The Bike-sharing World - Second Week of August 2012


      Boston, Brookline, Cambridge, and Somerville, Massachusetts 
Installation of new station in Somerville
August 8, 2012 marks the first major expansion of The Hubway in the Boston metropolitan area. The Hubway is now a regional system rather than a city system. There are a total of 77  bike-share stations of which 64 are in Boston, two in Brookline, eight in Cambridge and three in Somerville. By the end of this season, the regional system will include 111 stations and 1,100 bikes. To celebrate, according to the Boston Globe, the system had an all day "Rolling Lauch Party" with events in each of the municipalities. With each new area having its own new stations and a new web presence, the system is now just called The Hubway instead of New Balance Hubway.

Speaking of expansions, over this summer, both Nice Ride Minnesota and Capital Bikeshare have made extensive increases in the amount of bikes and stations in their respective systems. Nice Ride, now in both Minneapolis and St. Paul, Minnesota, has gone from 700 bikes in 65 stations at its start to around 1,350 bikes in about 145 stations today. Capital Bikshare in Arlington, Virginia and Washington, D.C. started with 1,100 bikes in 114 stations and now has close to 1,500 bikes in 179 stations.

                               Denver, Colorado

Make a reservation for a Denver B-cycle.
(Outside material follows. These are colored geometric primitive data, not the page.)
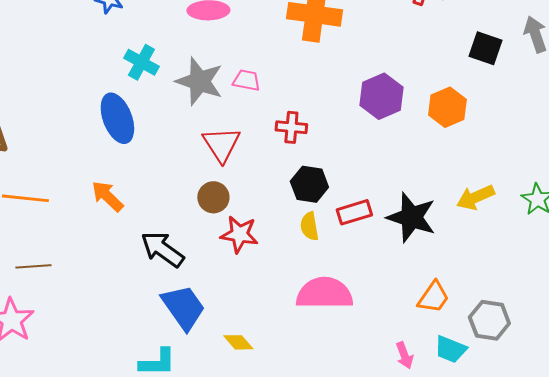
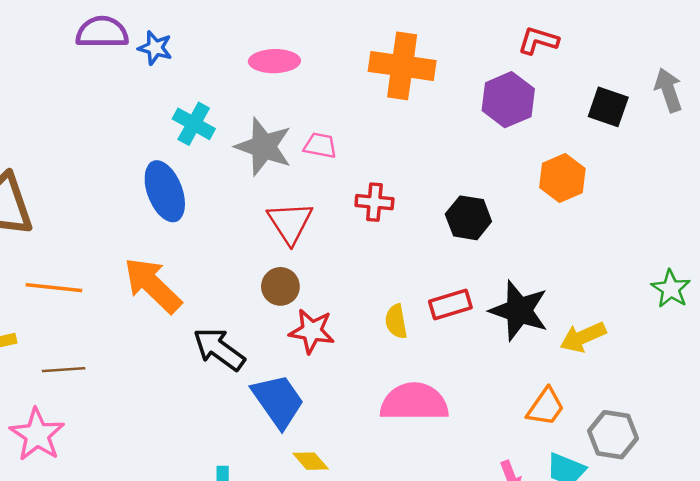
purple hexagon: (381, 96) -> (508, 100), moved
black hexagon: (309, 184) -> (468, 218), moved
orange arrow: (107, 196) -> (153, 285), size x1.5
yellow arrow: (475, 197) -> (583, 337), moved
blue trapezoid: (183, 307) -> (278, 401), moved

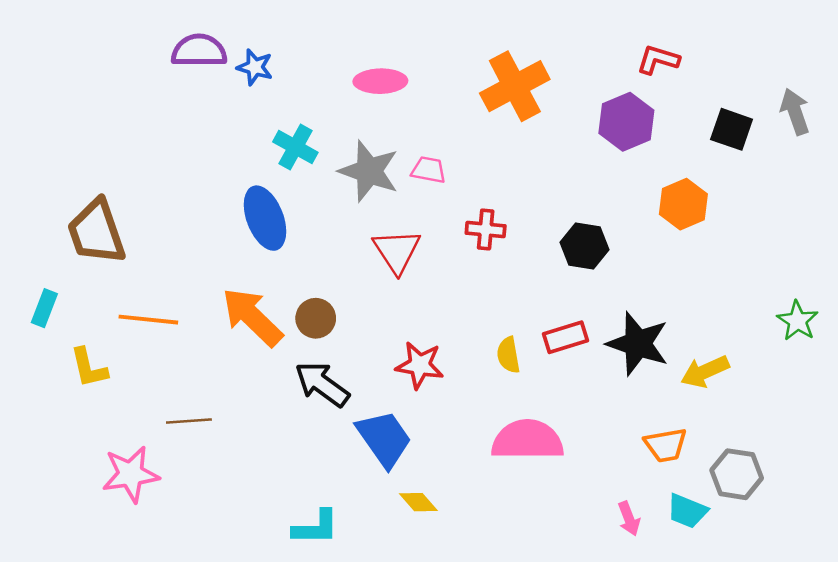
orange cross: (402, 66) -> (515, 86), turned -36
brown circle: (280, 286) -> (316, 318), moved
brown line: (64, 370) -> (189, 421), moved
orange trapezoid: (546, 407) -> (666, 445), turned 45
pink star: (37, 435) -> (131, 474), turned 30

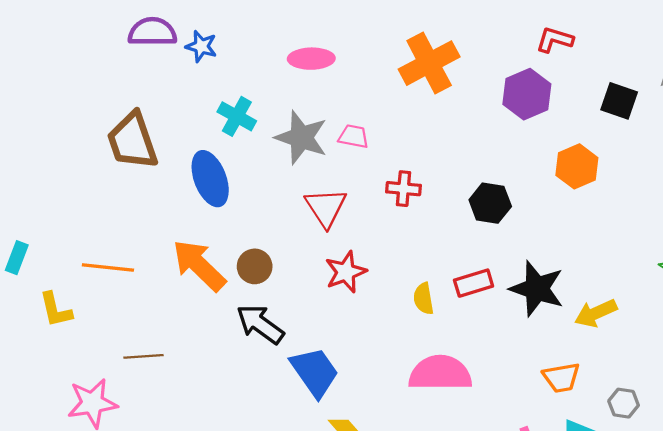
brown trapezoid: (96, 232) -> (132, 141), moved
red star: (420, 365) -> (346, 272), moved, turned -30
gray hexagon: (737, 474) -> (624, 403), size x0.7

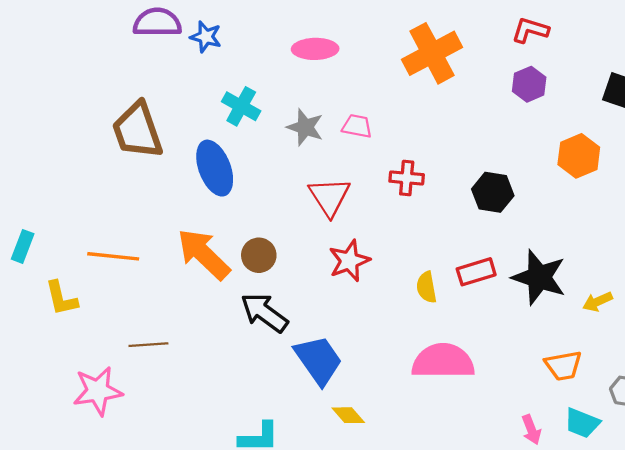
red L-shape: (555, 40) -> (530, 30), moved
purple hexagon: (527, 94) -> (529, 84), size x0.7
gray star: (301, 138) -> (305, 127), size x0.7
yellow arrow: (596, 313) -> (598, 302), size x0.7

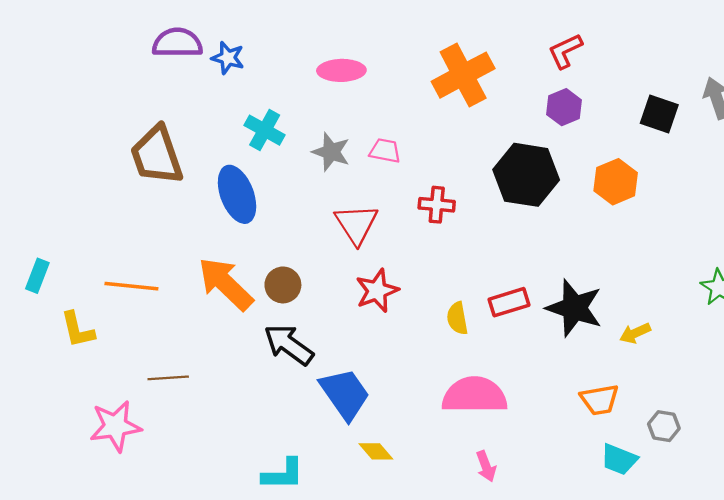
red L-shape: (530, 30) -> (565, 51), turned -42
black hexagon: (493, 192) -> (526, 175), moved, size x1.5
pink arrow: (531, 430) -> (486, 466), moved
Is this the start of something really big in the evolution of bike-sharing? For the upcoming Denver Ciclovia, Viva Streets 2012, on August 12, Denver B-cycle is taking advance reservations for annual members to put a bike on hold. Just fill out this form with the number from your B-cycle card. The Bike-sharing Blog would like to hear from people who use this special service about your experience.
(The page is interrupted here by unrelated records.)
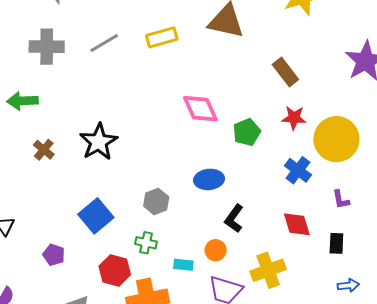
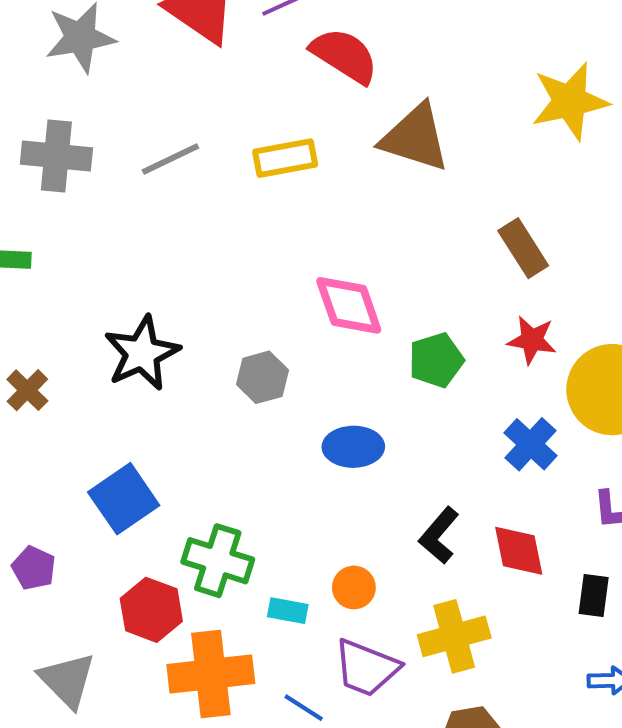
brown cross: (44, 150) -> (27, 390), moved
gray hexagon: (156, 201) -> (262, 377), moved
black L-shape: (234, 218) -> (439, 535), moved
green cross: (146, 243) -> (218, 561), size x1.6

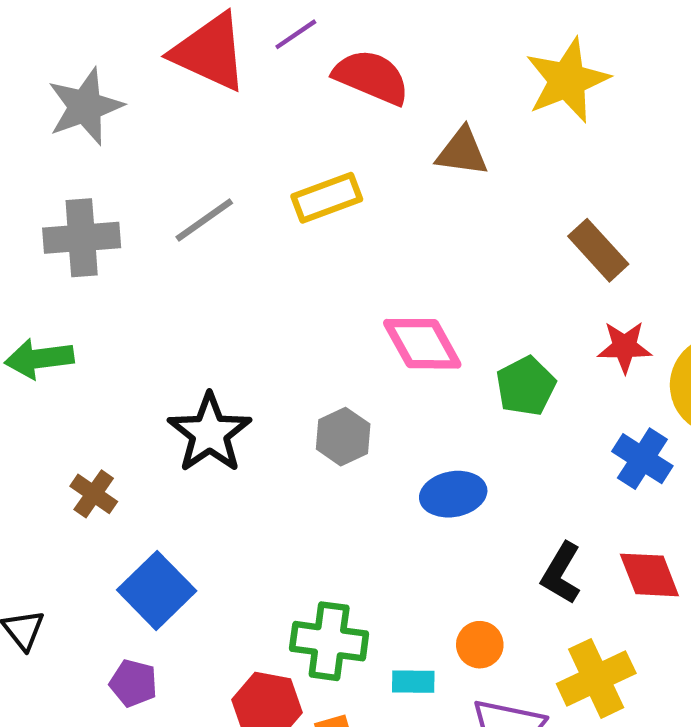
yellow star: (570, 101) -> (567, 80), moved
brown triangle: (415, 138) -> (462, 152), size x0.7
blue square: (124, 499) -> (157, 590), moved

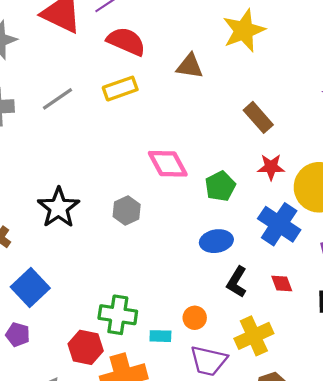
red semicircle: (371, 77) -> (126, 41), moved
blue cross: (642, 459) -> (279, 224), size x1.4
blue ellipse: (453, 494) -> (216, 241), moved
red diamond: (649, 575) -> (282, 284), size x0.7

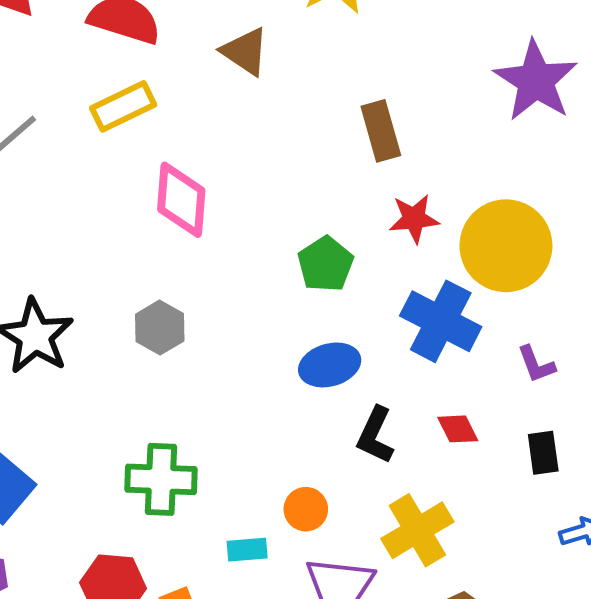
brown triangle: (190, 66) -> (245, 51), turned 32
brown rectangle: (258, 117) -> (381, 131), turned 32
pink diamond: (168, 164) -> (181, 200), moved, turned 39
green cross: (118, 315) -> (161, 479), moved

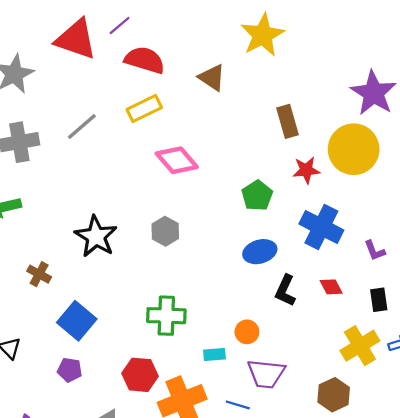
pink diamond: (181, 200) -> (177, 160), turned -45
yellow circle: (506, 246) -> (354, 149), moved
yellow cross: (417, 530) -> (360, 346), moved

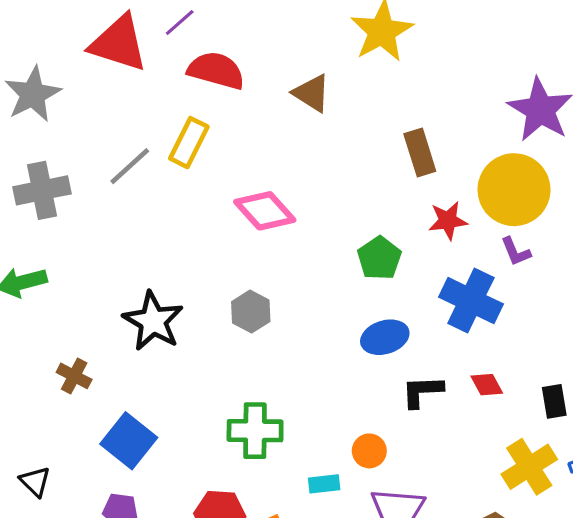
yellow rectangle: (144, 109) -> (189, 143), moved, turned -36
purple L-shape: (375, 251) -> (516, 252), moved
black L-shape: (285, 291) -> (422, 391), turned 64

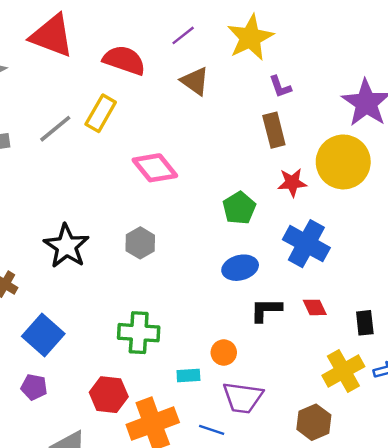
purple line: (180, 23) -> (183, 35), moved
purple L-shape: (516, 252) -> (280, 87), moved

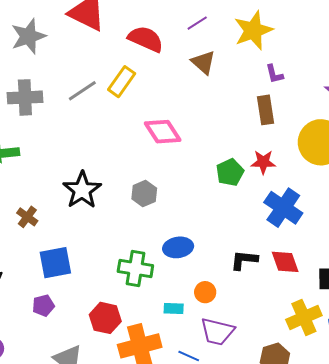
red star: (292, 183) -> (263, 162), moved
blue ellipse: (240, 268) -> (178, 247), moved
red diamond: (315, 307) -> (285, 262), size x1.4
blue square: (43, 335) -> (55, 263), turned 32
purple pentagon: (34, 387) -> (43, 306), turned -30

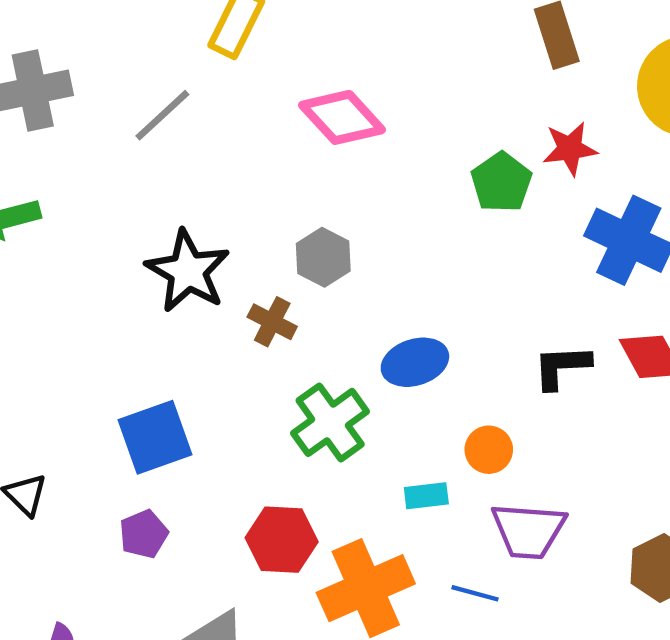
gray line: (82, 91) -> (162, 115), moved
brown cross: (27, 217) -> (272, 322), moved
green cross: (135, 269) -> (330, 422), turned -36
                              Chattanooga, Tennessee

An article in The New York Daily News seems to imply that the Chattanooga Bicycle Transit System is where the future of bike-sharing for New York City and even the world will be found. It could be that Chattanooga will be the testing ground for new technologies for systems the same as Citi Bike. So let us sit back and relax and watch what unfolds in this story one transaction at a time.

                             Chicago, Illinois
                                                              photo Lloyd Alter
Bike-sharing will not be coming to Chicago before next year. "Rather than rush to get the bikes on the street … we are looking to launch in the spring so we can ensure that we do this right, and have the infrastructure and planning fully in place so the program is a success from Day One," read the message from Peter Scales, spokesperson for Chicago's Department of Transportation, sent to the Chicago Sun TimesThe paper also reports that he denied that the delay was connected to the ongoing investigation by the Chicago Inspector General to the claim, by a losing bidder, that the contract awarded for the City's bike-share system was tainted by a conflict of interest. He also denied that although Chicago is planning to use the same system as New York City, the delay there did not affect the delay in Chicago.


Although Citi Bikes are not rolling along the streets of New York City so far this summer as planned, they are rolling off the assembly line at a very fast pace. These smiling workers at Devinci Cycles put un peu d'amour (some love) in each of the bikes they are sending to New York City.


Dublinbikes will start to triple its size from 550 bikes to 1,500 bikes by the end of this year. If all goes as planned, according to The Irish Times, 56 new stations will be installed before the end of 2012. This is to be the beginning of a five-year plan to increase the size of one of the most successful bike-sharing systems in the world to 5,000 bikes in 300 stations. This is not bad for city with a population of a little over 500,000 people. There are currently around 46,000 long-term subscribers to dublinbikes. Daily usage is still around 13 times per bike per day according to Cycling in Dublin. That's high by any standard.

1 comment:

David said...

As a denver resident, I am wondering why we are the only US bike share that has been unable to expand significantly. Where are the other cities getting their funding and why has denver run up against a wall?